CFO.com Staff, CFO.com | US
February 8, 2006
The Boston Symphony Orchestra is making headlines these days. The Boston Globe recently reported that, since arriving in October 2004, music director James Levine has been "creating a new model for orchestral programming." But having Levine at the artistic helm comes at a price.
As a result of Levine's programming choices, the symphony has lost some of its traditional subscribers, and operating costs have increased by more than a million dollars a year. How is the business side of the country's most financially solid orchestra charting this new course? CFO.com assistant editor Lisa Yoon spoke recently with chief financial officer Thomas May.
How much more expensive is running the orchestra now than it was pre-James Levine?
We knew from the outset that Levine's artistic vision for the Boston Symphony [and] to consistently achieve a peak level of orchestral performance would involve an increased commitment to things like additional rehearsal time, expanded use of the world's greatest vocal artists for several large-scale works, and increased production expenses associated with presenting these major works at [Boston's] Symphony Hall, Tanglewood, and [at] Carnegie Hall. The additional incremental operating costs related to this new "artistic initiative," as we call it, are estimated to be $1.5 million per year.
Since you knew things would be more expensive under Levine, how did the BSO prepare for it financially?
The BSO's board of trustees recognized early on that the artistic vision articulated by Levine would require a new infusion of capital. As a result, the board is in the process of raising the additional endowment and directed grants for operations needed to fund the incremental costs of the new artistic initiatives.
[And] while inevitably there are patrons who would prefer that the BSO limit itself to the more traditional repertoire, James Levine's programming choices have clearly been exciting to many of our subscribers, as well as a new audience of listeners who've begun buying single tickets, and who we hope will be future subscribers.
The BSO makes up for lost subscriptions by marketing to single-ticket buyers. Is it harder for a non-profit to respond in a nimble way to changing business environments?

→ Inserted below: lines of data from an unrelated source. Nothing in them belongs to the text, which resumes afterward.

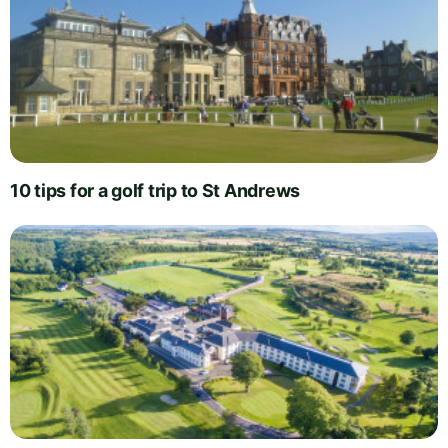
10 tips for a golf trip to St Andrews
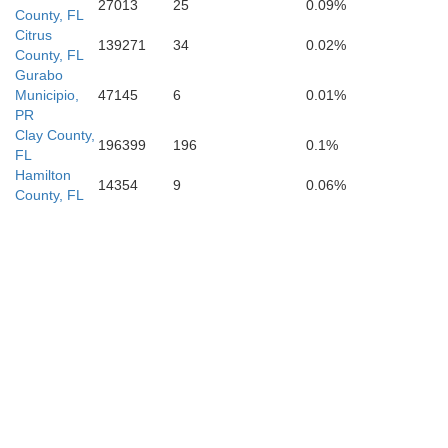
27013
25
0.09%
County, FL
Citrus
139271
34
0.02%
County, FL
Hillsborough
Gurabo
Municipio,
47145
6
0.01%
Pinellas
PR
Clay County,
196399
196
0.1%
FL
Hamilton
14354
9
0.06%
County, FL
Manatee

It probably goes without saying that it is much less costly to renew an existing subscriber than it is to find a new subscriber or single-ticket buyer. So the BSO makes up for lost subscriptions by marketing not just to single-ticket buyers but also to potential new subscribers. Each year, we sell about three to four thousand new subscriptions to help offset the natural loss of subscribers due to age, health, and other changes in circumstances.
We are now operating in an economic and cultural environment that demands that we challenge our existing assumptions and find new ways to remain relevant. While our product offerings may not be as adaptable to rapid change as, say, cell-phone designs, we regularly conduct market research and employ new marketing approaches in an effort to be responsive to audience concerns and to continually improve our customer service.

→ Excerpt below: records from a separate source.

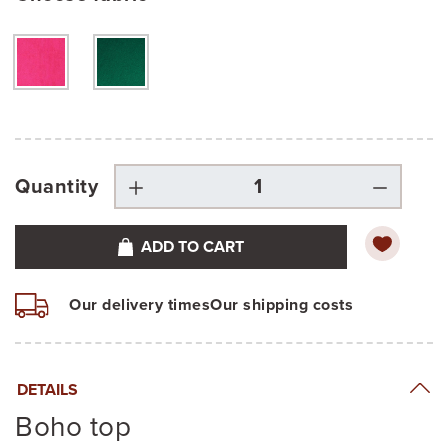
Quantity
ADD TO CART
Our delivery times
Our shipping costs
DETAILS
Boho top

We often talk about CFOs as business partners to their organizations. But when the leader is a renowned artist like Levine, on whose creative decisions the business is based, the finance organization can seem more like a sidekick than a strategic partner. How does finance react and adapt to that kind of leader while still adding value — you know, instead of just writing the checks?
In a symphony orchestra, the managing director is the key person tasked with finding a balance between the orchestra's artistic goals and its need to maintain financial stability. I think the BSO benefits from the fact that managing director Mark Volpe possesses a unique combination of artistic roots and financial savvy. Mark grew up in the orchestral world, but he also has the depth of knowledge and experience with symphony orchestra finances, having successfully managed the Detroit Symphony through (and beyond) a period of extreme financial distress in the 1990s.
Mark and I first started working together 20 years ago at the Baltimore Symphony during a challenging financial period for that orchestra. It's been great to have the opportunity work together again in Boston and, as CFO, I couldn't hope for a managing director who understands and recognizes the importance of the financial side of things as well as Mark. At the same time, Mark's artistic background [Volpe studied music at a conservatory] equips him to work closely and collaboratively with the music director on matters of artistic programming.
This is a time when orchestras all over the country are struggling financially. Yet the BSO is the most financially healthy orchestra in the country. What's different about the BSO? What's been at the heart of its financial health?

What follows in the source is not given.